Higher education and workforce training in many ways “are the same,” Walsh said in an interview, touting strategic workforce partnerships schools form with companies. “You have community colleges all across America that have the network and the ability to educate people and partner with businesses to create better career pathways,” he said.
Federal grants to states for expanding for apprenticeships, including an array of what used to be called internships and other opportunities, can be applied in any sector certified by the labor department, Walsh said.
For companies, apprentices from colleges can bring benefits at a time when many managers lament they cannot attract enough workers. MSU Denver senior Steven Finch, 26, during his three-year apprenticeship with Ball Aerospace in Westminster, spotted a cost-cutting opportunity in production of an aircraft component. Rubber material that held antennas was dirty, poorly-sized, and cost $100 too much per unit, Finch found. He proposed a supply chain fix and, receiving course credit for his efforts, worked in a school industrial lab building a better rubber product that could save Ball more than $1 million a year.
It helped Finch secure a job with Ball for after he graduates in May.
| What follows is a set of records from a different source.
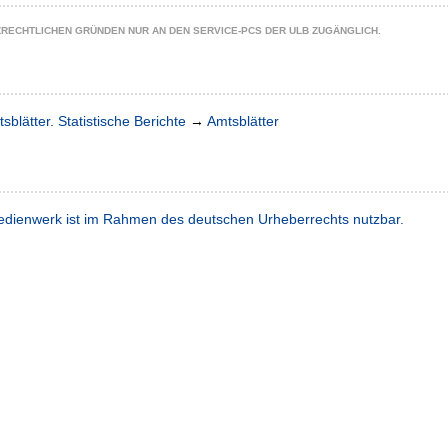
ZRECHTLICHEN GRÜNDEN NUR AN DEN SERVICE-PCS DER ULB ZUGÄNGLICH.
sblätter. Statistische Berichte
→
Amtsblätter
dienwerk ist im Rahmen des deutschen Urheberrechts nutzbar.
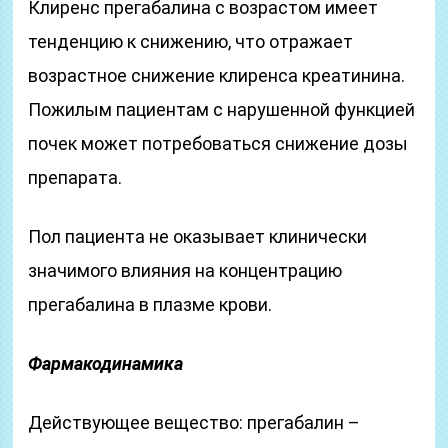
Клиренс прегабалина с возрастом имеет
тенденцию к снижению, что отражает
возрастное снижение клиренса креатинина.
Пожилым пациентам с нарушенной функцией
почек может потребоваться снижение дозы
препарата.
Пол пациента не оказывает клинически
значимого влияния на концентрацию
прегабалина в плазме крови.
Фармакодинамика
Действующее вещество: прегабалин –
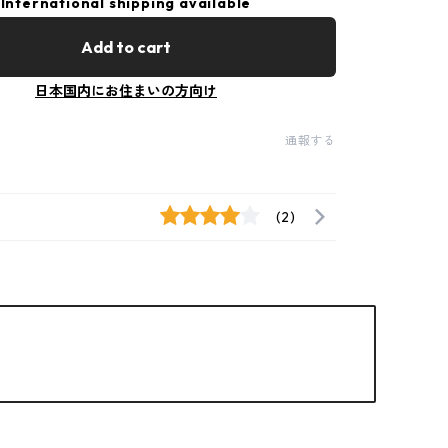
International shipping available
Add to cart
日本国内にお住まいの方向け
通報する
(2)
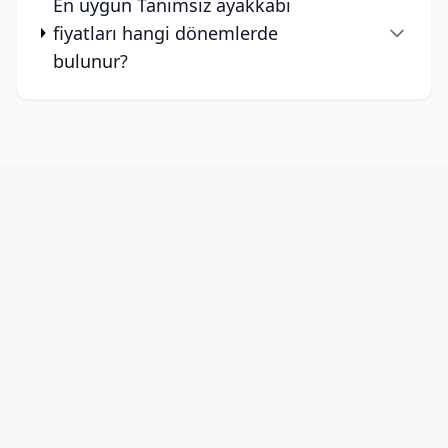
En uygun Tanimsiz ayakkabı
fiyatları hangi dönemlerde
bulunur?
During a discussion with a half dozen student apprentices, Gov. Polis asked them to “think about your former high school peers. Why didn’t more of them take this route?”
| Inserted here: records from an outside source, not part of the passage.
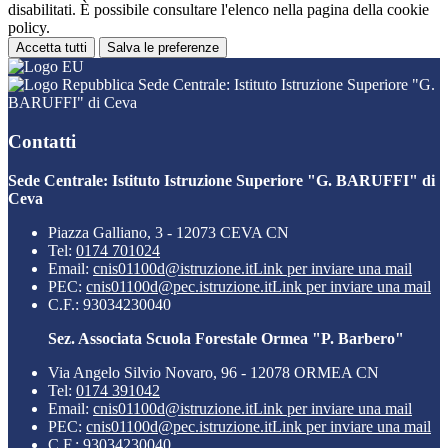
disabilitati. È possibile consultare l'elenco nella pagina della cookie
policy.
Accetta tutti
Salva le preferenze
Sede Centrale: Istituto Istruzione Superiore "G.
BARUFFI" di Ceva
Contatti
Sede Centrale: Istituto Istruzione Superiore "G. BARUFFI" di
Ceva
Piazza Galliano, 3 - 12073 CEVA CN
Tel:
0174 701024
Email:
cnis01100d@istruzione.it
Link per inviare una mail
PEC:
cnis01100d@pec.istruzione.it
Link per inviare una mail
C.F.: 93034230040
Sez. Associata Scuola Forestale Ormea "P. Barbero"
Via Angelo Silvio Novaro, 96 - 12078 ORMEA CN
Tel:
0174 391042
Email:
cnis01100d@istruzione.it
Link per inviare una mail
PEC:
cnis01100d@pec.istruzione.it
Link per inviare una mail
C.F.: 93034230040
Some said peers assumed college would be unaffordable. And others reckoned peers weren’t aware of how on-the-job opportunities could put them on pathways that lead directly from college to careers.
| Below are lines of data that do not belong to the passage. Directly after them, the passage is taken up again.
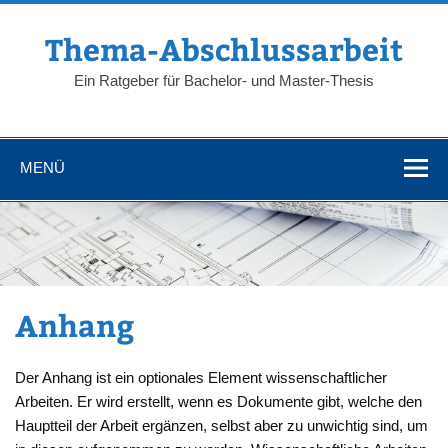
Zum
Inhalt
springen
Thema-Abschlussarbeit
Ein Ratgeber für Bachelor- und Master-Thesis
MENÜ
Anhang
Der Anhang ist ein optionales Element wissenschaftlicher
Arbeiten. Er wird erstellt, wenn es Dokumente gibt, welche den
Hauptteil der Arbeit ergänzen, selbst aber zu unwichtig sind, um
“Workforce training is a big part of what higher education does,” Polis said in an interview. “There’s also a value to an interdisciplinary approach and critical thinking and other skills that are very much part of the fabric of higher education,” he said.
“There are going to be people who study art and there are going to be accountants. It’s really up to kids what they want to do. Some of that’s about how much they want to earn and the lifestyle they want to live. I mean, you may be able to earn more as an accountant than as an art historian.”
Sen. John Hickenlooper wanted to know what courses apprentices had taken that were unrelated to their emerging career paths. Some said elective classes — including English, sign language and abnormal psychology – proved unexpectedly useful during their apprenticeships.
Recalling his days majoring in geology at the private, liberal arts Wesleyan University, Hickenlooper mused after the discussion that “there were courses better than electronic music that I could have taken.”
Sen. Michael Bennet raised concerns he said he hears often “that what students learn in school isn’t going to help them pay back loans.” A majority of students at MSU Denver work to help finance their studies, in addition to the apprenticeships they pursue to gain on-the-job experience for credit toward their degrees.
Students told Bennet financial help from schools had made their higher ed affordable. But senior Keith Alex added that working students often make a difficult calculus allocating time for their coursework: “Can I sustain good grades?” Alex said. Financial aid eases burdens, he said, “and once that burden is off of you your grades are going to go great.”
For Alex, an apprenticeship with Denver Health allowed him to explore opportunities in health care — “really helpful to guide me to what I want to do.”
Bennet concluded, as leaders were leaving the MSU Denver campus, that “how well you’re going to do in schools, the grades you’re going to get, is directly related to the pressure you feel about the financing.”
And he wrestled with choices hard-pressed students must make. “My personal advice as a father is that you should study what you’re passionate about,” he said.
“Not every person has to go into advanced manufacturing. Some people are going to be philosophers. But we need to make sure people understand what the math looks like when they are going into college and what the math looks like when they’re coming out.”